● WORK REQUEST
Repeat every line of the following material exactly.

● EXTRACTED ENTRIES
○ ○ ○ ○

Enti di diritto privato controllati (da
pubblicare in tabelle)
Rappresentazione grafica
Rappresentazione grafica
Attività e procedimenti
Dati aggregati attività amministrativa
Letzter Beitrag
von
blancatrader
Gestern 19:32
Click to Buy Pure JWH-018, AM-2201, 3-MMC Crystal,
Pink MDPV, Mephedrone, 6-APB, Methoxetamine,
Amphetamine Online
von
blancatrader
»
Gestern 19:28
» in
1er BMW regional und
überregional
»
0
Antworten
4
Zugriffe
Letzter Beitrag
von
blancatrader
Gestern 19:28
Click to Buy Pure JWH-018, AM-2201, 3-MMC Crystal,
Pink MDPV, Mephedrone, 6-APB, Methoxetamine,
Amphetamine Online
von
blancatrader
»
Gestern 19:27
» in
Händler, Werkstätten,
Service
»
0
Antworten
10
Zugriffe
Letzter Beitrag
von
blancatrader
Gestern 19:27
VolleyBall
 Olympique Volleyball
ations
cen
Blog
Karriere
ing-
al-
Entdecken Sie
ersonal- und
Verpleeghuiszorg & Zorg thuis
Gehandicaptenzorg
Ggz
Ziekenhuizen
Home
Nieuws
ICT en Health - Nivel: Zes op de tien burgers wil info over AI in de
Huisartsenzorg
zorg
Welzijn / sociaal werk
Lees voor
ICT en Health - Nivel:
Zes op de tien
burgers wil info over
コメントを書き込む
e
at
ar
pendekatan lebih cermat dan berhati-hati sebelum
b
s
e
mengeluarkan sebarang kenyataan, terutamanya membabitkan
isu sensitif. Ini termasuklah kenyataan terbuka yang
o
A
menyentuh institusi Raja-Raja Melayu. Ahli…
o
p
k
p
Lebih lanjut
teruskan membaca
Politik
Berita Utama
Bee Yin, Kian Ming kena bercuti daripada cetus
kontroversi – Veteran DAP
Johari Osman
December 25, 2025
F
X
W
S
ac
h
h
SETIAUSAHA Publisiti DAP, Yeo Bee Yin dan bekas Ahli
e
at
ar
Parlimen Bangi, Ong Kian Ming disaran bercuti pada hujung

○ ○ ○ ○

● RESULT FOR THIS EXERCISE
Enti di diritto privato controllati (da
pubblicare in tabelle)
Rappresentazione grafica
Rappresentazione grafica
Attività e procedimenti
Dati aggregati attività amministrativa
Letzter Beitrag
von
blancatrader
Gestern 19:32
Click to Buy Pure JWH-018, AM-2201, 3-MMC Crystal,
Pink MDPV, Mephedrone, 6-APB, Methoxetamine,
Amphetamine Online
von
blancatrader
»
Gestern 19:28
» in
1er BMW regional und
überregional
»
0
Antworten
4
Zugriffe
Letzter Beitrag
von
blancatrader
Gestern 19:28
Click to Buy Pure JWH-018, AM-2201, 3-MMC Crystal,
Pink MDPV, Mephedrone, 6-APB, Methoxetamine,
Amphetamine Online
von
blancatrader
»
Gestern 19:27
» in
Händler, Werkstätten,
Service
»
0
Antworten
10
Zugriffe
Letzter Beitrag
von
blancatrader
Gestern 19:27
VolleyBall
 Olympique Volleyball
ations
cen
Blog
Karriere
ing-
al-
Entdecken Sie
ersonal- und
Verpleeghuiszorg & Zorg thuis
Gehandicaptenzorg
Ggz
Ziekenhuizen
Home
Nieuws
ICT en Health - Nivel: Zes op de tien burgers wil info over AI in de
Huisartsenzorg
zorg
Welzijn / sociaal werk
Lees voor
ICT en Health - Nivel:
Zes op de tien
burgers wil info over
コメントを書き込む
e
at
ar
pendekatan lebih cermat dan berhati-hati sebelum
b
s
e
mengeluarkan sebarang kenyataan, terutamanya membabitkan
isu sensitif. Ini termasuklah kenyataan terbuka yang
o
A
menyentuh institusi Raja-Raja Melayu. Ahli…
o
p
k
p
Lebih lanjut
teruskan membaca
Politik
Berita Utama
Bee Yin, Kian Ming kena bercuti daripada cetus
kontroversi – Veteran DAP
Johari Osman
December 25, 2025
F
X
W
S
ac
h
h
SETIAUSAHA Publisiti DAP, Yeo Bee Yin dan bekas Ahli
e
at
ar
Parlimen Bangi, Ong Kian Ming disaran bercuti pada hujung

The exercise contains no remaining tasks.